Meet Sovann ThidaAva: From Abandoned Baby to Gaelic Football Star in Cambodia
Sovann ThidaAva’s story is one of perseverance and triumph. Abandoned as a baby on the streets of Cambodia’s capital, Phnom Penh, ThidaAva was taken in by a local NGO for disadvantaged children, where she was raised. Despite a crowded and chaotic life in care, ThidaAva built strong bonds with her fellow girls. However, she knew little beyond the walls of the organisation until she discovered Gaelic football in 2018.
Founded by Irishmen Conor Wall and Paddy Campbell, Cairde Khmer is a club that quickly began attracting Cambodian players. ThidaAva initially found the rules of Gaelic football confusing, but soon became one of the team’s best and most fearless players. Her tackling is described as “absolutely vicious,” with some opponents asking the referee to protect them from this rampaging 14-year-old.
Soon, Cairde Khmer became predominantly Cambodian in membership, with teams excelling at the Asian Gaelic Games and the South Asian Gaelic Games. Coming runners-up at last year’s Asian Gaelic Games in Kuala Lumpur, Malaysia, the women’s team caused an upset against a strong Thai side in the semi-final.

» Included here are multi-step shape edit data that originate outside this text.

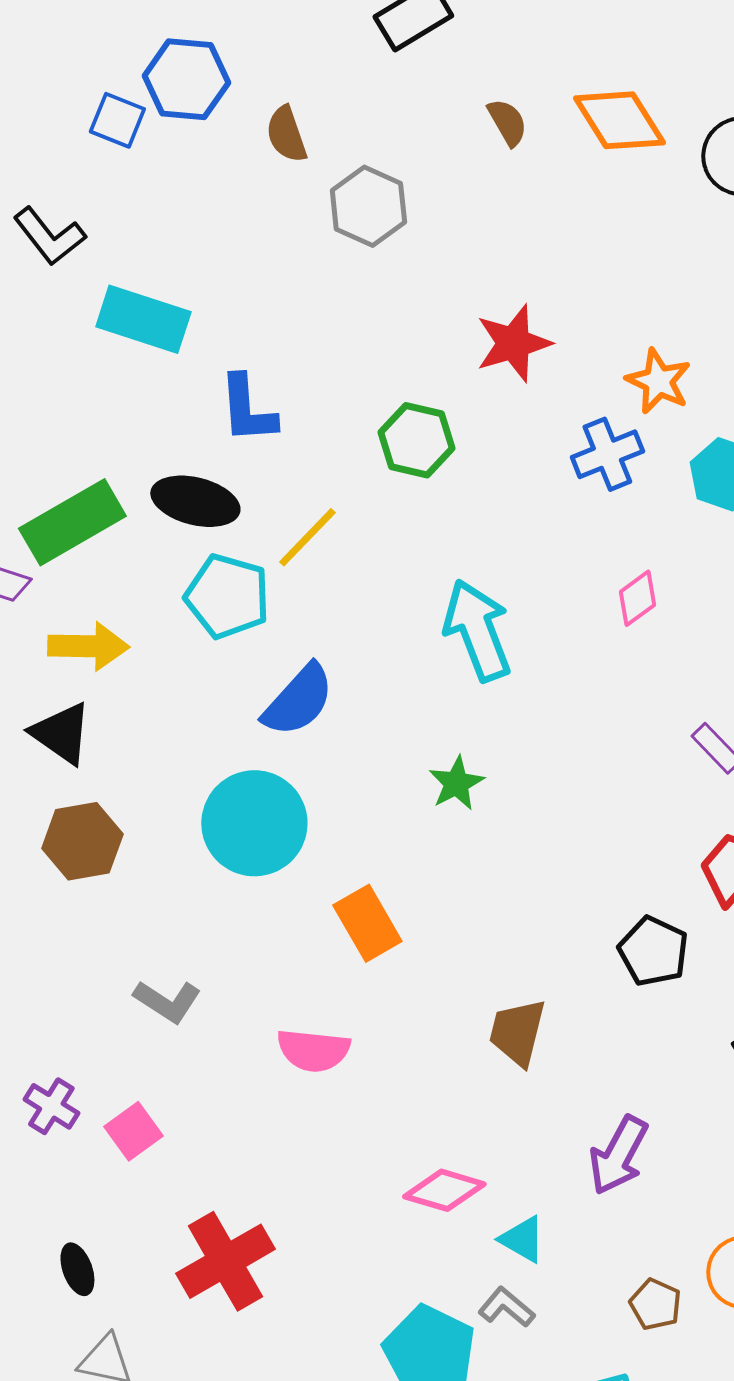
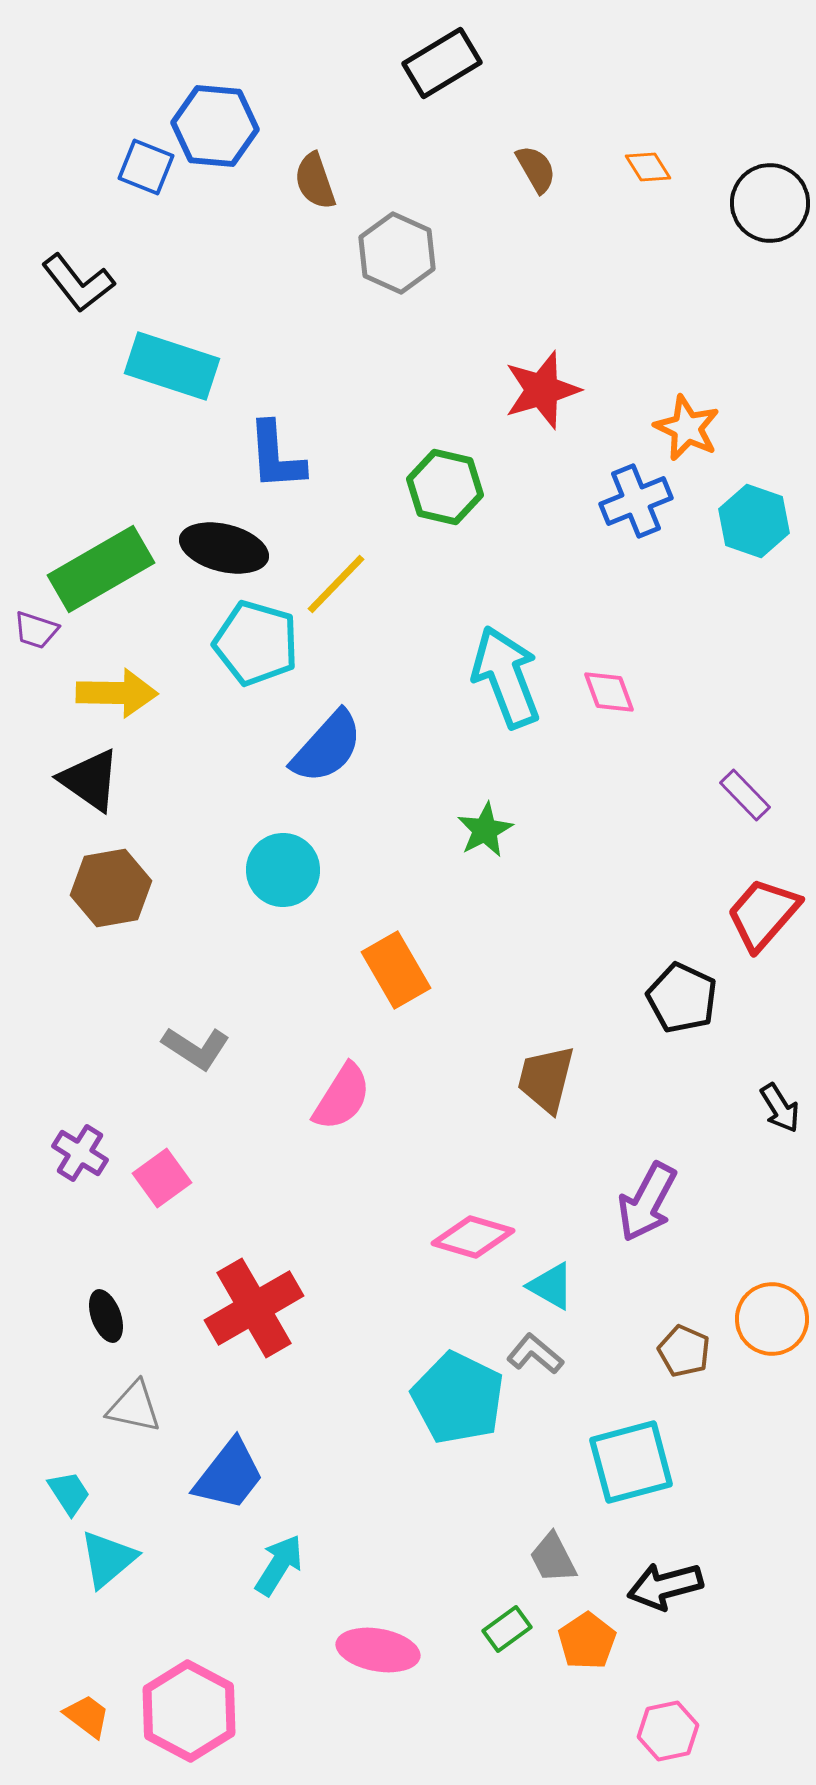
orange diamond: (619, 120) -> (648, 167), size x0.5
pink diamond: (637, 598) -> (609, 692), moved, turned -74
cyan circle: (254, 823) -> (283, 870), size x0.7
pink semicircle: (313, 1050) -> (342, 1097), turned -64

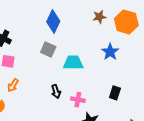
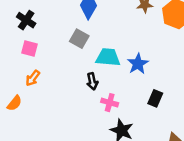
blue star: (110, 52) -> (138, 64), moved
black arrow: (56, 92) -> (92, 81), moved

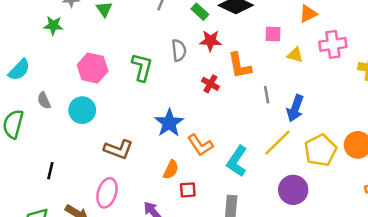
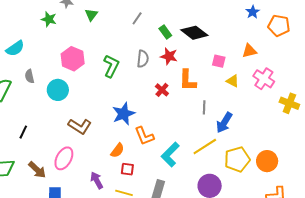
pink cross: (333, 44) -> (264, 79), turned 30

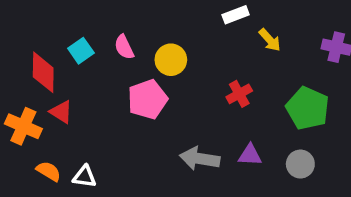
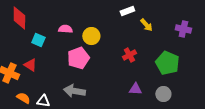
pink semicircle: (124, 47) -> (65, 29), turned 120
cyan square: (81, 51) -> (38, 40), moved, turned -32
red diamond: (43, 72) -> (19, 18), moved
gray arrow: (200, 159) -> (74, 91), moved

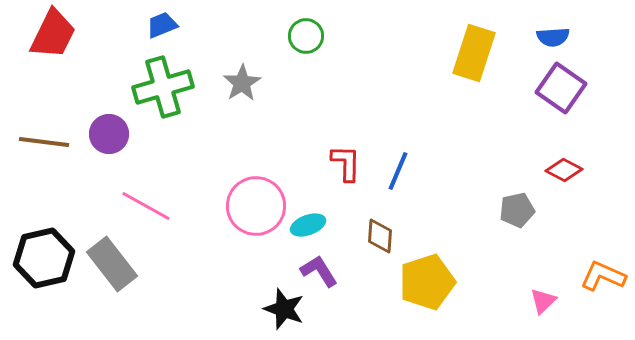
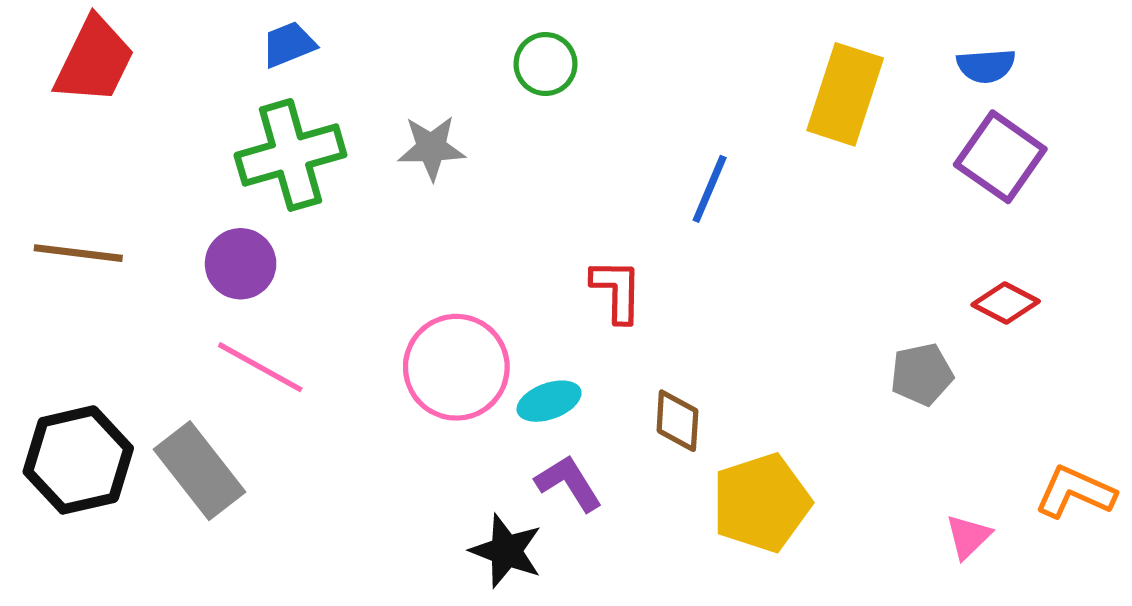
gray star: (242, 83) -> (431, 148), turned 30
purple circle: (109, 134) -> (241, 264), moved
blue line: (398, 171) -> (710, 189), moved

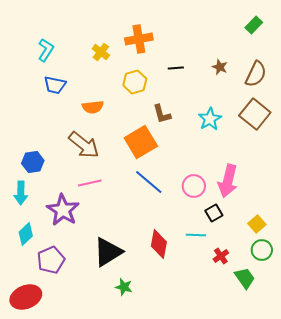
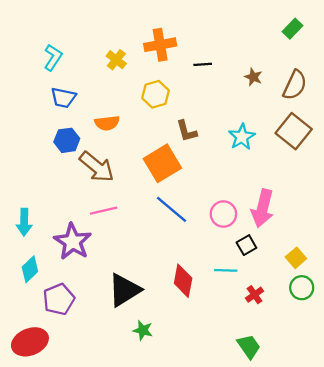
black line: (176, 68) -> (203, 64), moved
blue hexagon: (33, 162) -> (67, 140), moved
green trapezoid: (245, 278) -> (249, 346), moved

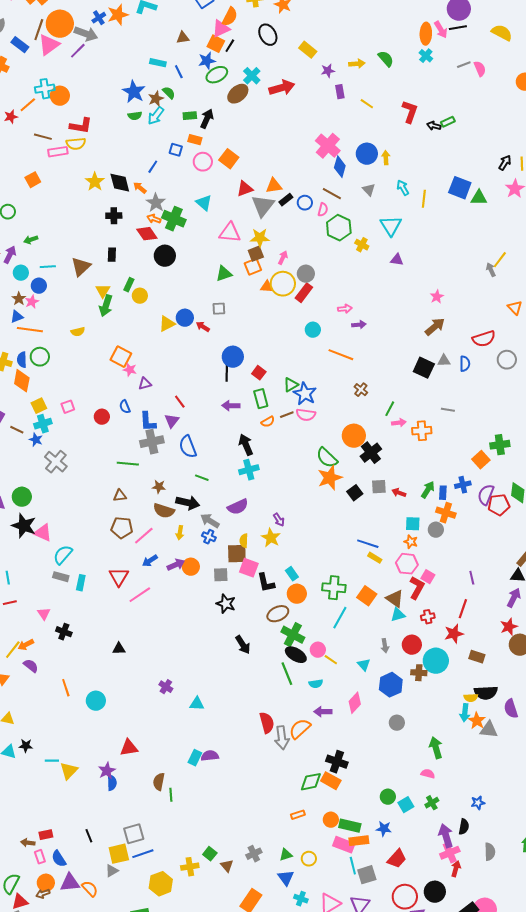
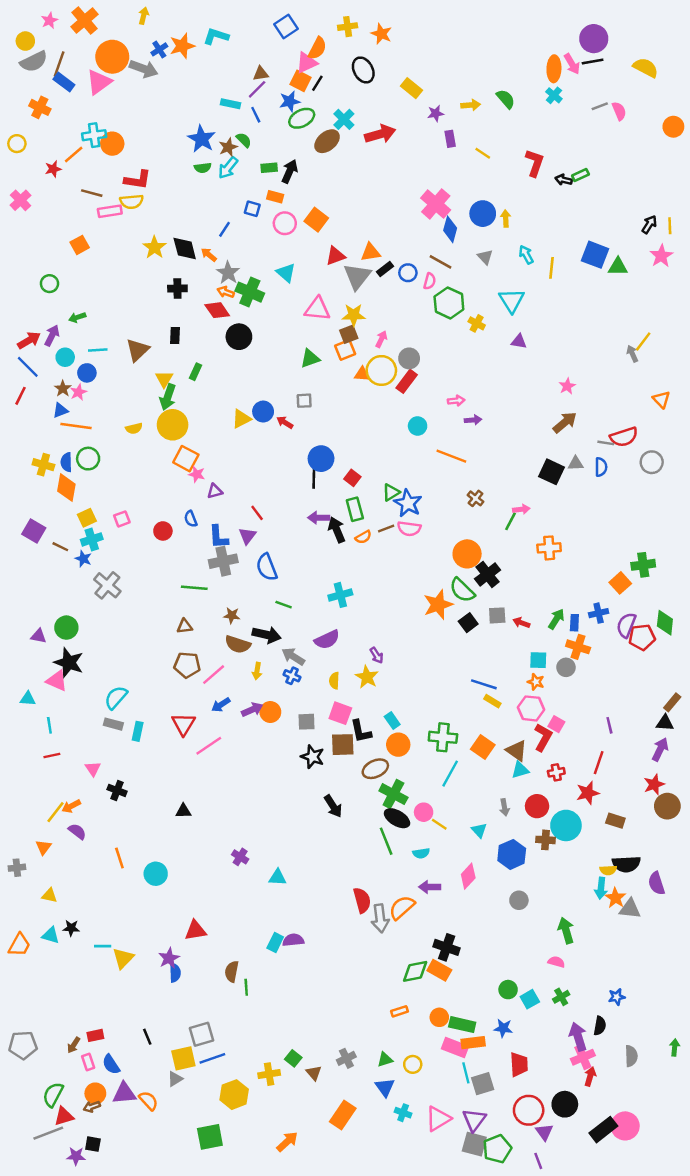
brown line: (39, 30) -> (59, 64), moved
purple line: (78, 51) -> (257, 89), moved
yellow circle: (140, 296) -> (173, 425), moved, size x1.6
gray line: (448, 410) -> (606, 443), moved
pink arrow: (399, 423) -> (521, 509), moved
black arrow: (246, 445) -> (337, 530), moved
green semicircle: (327, 458) -> (462, 590), moved
pink triangle: (43, 533) -> (57, 681), moved
brown square: (237, 554) -> (343, 745), moved
brown arrow: (28, 843) -> (74, 1045), turned -64
red trapezoid: (397, 859) -> (519, 1064), turned -45

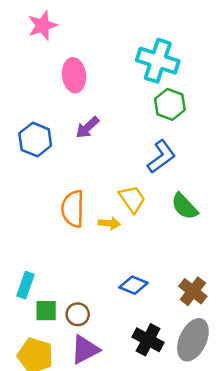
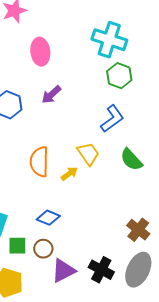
yellow arrow: (109, 223) -> (69, 174), turned -42
blue diamond: (133, 285) -> (48, 218), moved
purple triangle: (85, 349) -> (63, 271), moved

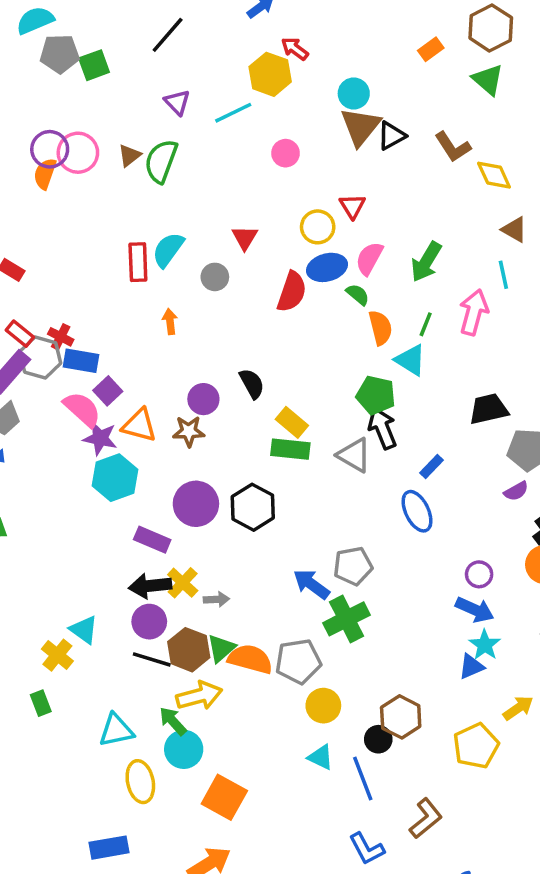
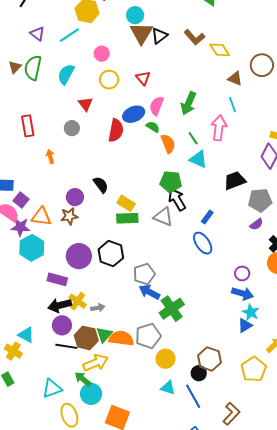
yellow circle: (318, 227) -> (109, 80), moved
cyan semicircle: (168, 250) -> (66, 74), moved
green line: (426, 324) -> (193, 138), turned -48
cyan triangle: (411, 360) -> (198, 159), moved
gray pentagon: (353, 566) -> (144, 274), moved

Sreypov, who longed to play sports like the boys in her village but was never given the chance, credits Gaelic football with a complete life transformation. Though discouraged as a youngster, she now plays the game with gusto and pride, even marking its impact on her life with her nail art.
For Sovann ThidaAva and the entire Cairde Khmer family, Gaelic football offers the chance to travel the world and have authentic experiences. The sport has broadened their horizons and given them an unparalleled learning experience. Despite a difficult upbringing, ThidaAva’s passion for the game not only made her “less lonely” but also a star in her own right.